2017 LOCALIZATION LAB SUMMIT AND SPRINT SUMMARY

This year the Localization Lab community made its annual appearance at the Internet Freedom Festival (IFF) with a series of interactive events that included a Qubes OS Spanish-Language Localization Sprint, a localization session, the 3rd annual Localization Summit, and a session of "Speed Dating" Localization Demos. These events focused on three primary goals: improving localization processes, relationship building between developers and translators, and finishing up as much translations as a group, taking advantage of working with developers and trainers directly.

THANK YOU to all of the translators, users, partner organizations and developers who attended these events, armed with a diversity of experiences and skills. Your contributions made the Localization Lab experience at IFF worthwhile and will help inform how we prioritize work over the year to come.

If you were not able to attend Localization Lab events at IFF this year or if you would like to follow up on the week’s activities, take a look at the following summary of events to learn what we discussed and worked on during the festival. We would love to keep the conversations started at the events going, so let us know your thoughts and if you would like to contribute to any of the discussions or "next steps" listed below!

Read the full Localization Summit and Sprint Report

The Localization Summit*

The 3rd annual Localization Summit brought together a group of about 25 individuals to share experiences and brainstorm how to improve the localization experience for all stakeholders in the Localization Lab community. Participants represented the linguistic, geographic and professional diversity of our translator and user community and included several developers of Localization Lab supported tools as well as developers of the translation platform Pootle.

In the morning, participants brainstormed and decided on 8 different working sessions for the day:

Localization Workflow: What current challenges faced by developers and translators are limiting the effectiveness and efficiency of localization workflows and how can these challenges be addressed?

Continued Wiki Development: Which Localization Lab stakeholders will a Localization Lab wiki serve and how can we move forward with development of the project?

Community Development: How can we strengthen our existing community and increase the engagement of translators, developers and organizational partners in the localization process and related discussions?

Glossary: What would an ideal multi-lingual Internet Freedom glossary look like? Who would manage it and where would it be housed?

Communication: How can we improve the communication experience within the Localization Lab community so that all stakeholders are connected and well-informed?

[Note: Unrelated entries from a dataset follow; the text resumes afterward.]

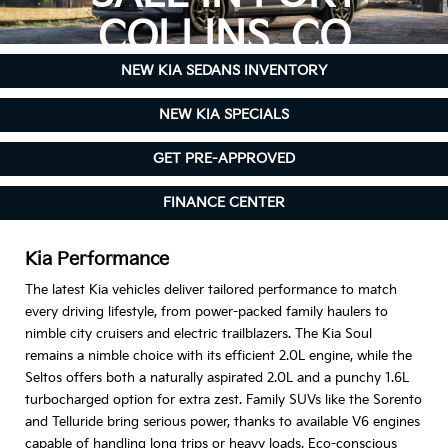
COLLINS, CO
NEW KIA SEDANS INVENTORY
NEW KIA SPECIALS
GET PRE-APPROVED
FINANCE CENTER
Kia Performance
The latest Kia vehicles deliver tailored performance to match
every driving lifestyle, from power-packed family haulers to
nimble city cruisers and electric trailblazers. The Kia Soul
remains a nimble choice with its efficient 2.0L engine, while the
Seltos offers both a naturally aspirated 2.0L and a punchy 1.6L
turbocharged option for extra zest. Family SUVs like the Sorento
and Telluride bring serious power, thanks to available V6 engines
capable of handling long trips or heavy loads. Eco-conscious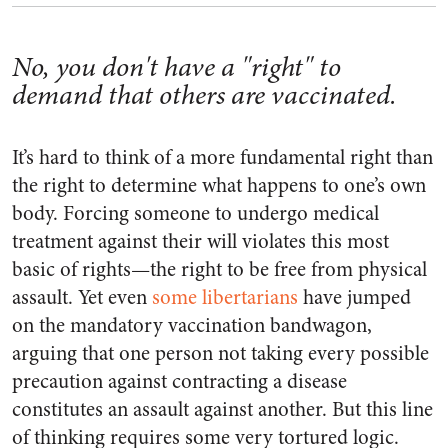
No, you don't have a "right" to
demand that others are vaccinated.
It’s hard to think of a more fundamental right than
the right to determine what happens to one’s own
body. Forcing someone to undergo medical
treatment against their will violates this most
basic of rights—the right to be free from physical
assault. Yet even
some
libertarians
have jumped
on the mandatory vaccination bandwagon,
arguing that one person not taking every possible
precaution against contracting a disease
constitutes an assault against another. But this line
of thinking requires some very tortured logic.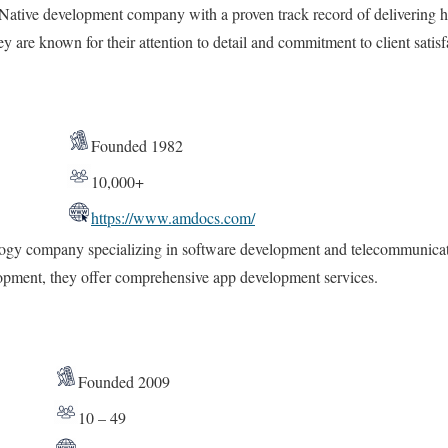
Native development company with a proven track record of delivering hi
y are known for their attention to detail and commitment to client satisf
Founded 1982
10,000+
https://www.amdocs.com/
ogy company specializing in software development and telecommunicati
opment, they offer comprehensive app development services.
Founded 2009
10 – 49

Incentives: How can we provide incentives for volunteer contributors to help keep them motivated and show appreciation for their hard work?

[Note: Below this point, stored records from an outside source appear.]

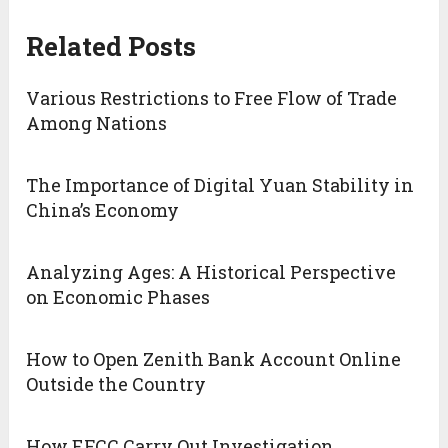
Related Posts
Various Restrictions to Free Flow of Trade
Among Nations
The Importance of Digital Yuan Stability in
China’s Economy
Analyzing Ages: A Historical Perspective
on Economic Phases
How to Open Zenith Bank Account Online
Outside the Country
How EFCC Carry Out Investigation,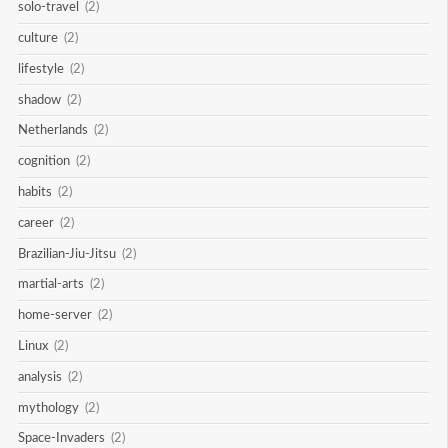
solo-travel
(2)
culture
(2)
lifestyle
(2)
shadow
(2)
Netherlands
(2)
cognition
(2)
habits
(2)
career
(2)
Brazilian-Jiu-Jitsu
(2)
martial-arts
(2)
home-server
(2)
Linux
(2)
analysis
(2)
mythology
(2)
Space-Invaders
(2)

Community Outreach: Once tools are localized, how can we market them and educate within the communities that would benefit from them?

Hacking a Localization Sprint Guide: What key components should be included in an open-source guide to support community-lead Localization Sprints?

*Complete summaries of the discussions based on contributor notes are available in the full Localization Summit and Sprint Report.

Next Steps

As a result of the various discussions that took place at the Summit, the following were identified as concrete steps to address community needs:

  • Create a unified glossary

  • Focus effort on regularly published style guides and glossaries

  • Publish the Localization Lab wiki

  • Create language-specific communication channels

  • Continue to pursue communication platform alternatives

  • Publish a Localization Sprint Guide

  • Investigate incentive opportunities for translators

  • Improve documentation of hub projects and development cycles

The Localization Sprint**

Due to popular request, Localization Lab brought the “speed-dating” demo and localization sprint format that was so successful with participants last year.

The “speed-dating” demos and sprint sought to bring together a diverse group of translator contributors and Localization Lab Hub project owners to demo and discuss new and familiar Internet Freedom tools. The “speed-dating” format allows for small groups of translators (1 - 3 people) to receive personalized demos catering to their regional, linguistic and technical needs. The 15-minute time limit on each demo also allows participants to connect with a large number of people and tools in a relatively short period of time, allowing them to follow up on any unfinished conversations afterward.

This year’s event involved roughly 20 translator contributors representing 16 different languages: Persian, Arabic, Hindi, Telegu, Serbo-Croatian, Spanish, Portuguese, Simplified Chinese, Traditional Chinese, Finnish, Russian, Norwegian (Bokmål), French, Luganda, Shona, Azeri. Three more projects than at last year’s event were invited to demo and included: GlobaLeaks, M-Lab Chrome App, Peerio, Pootle, Psiphon, Tails, Tor Project, Umbrella App. Representatives from LEAP, OpenKeychain, Qubes and ooniprobe were also available after the demo rounds to chat with translators and answer questions.

**The complete Sprint and participating project summaries are available in the full Localization Summit and Sprint Report.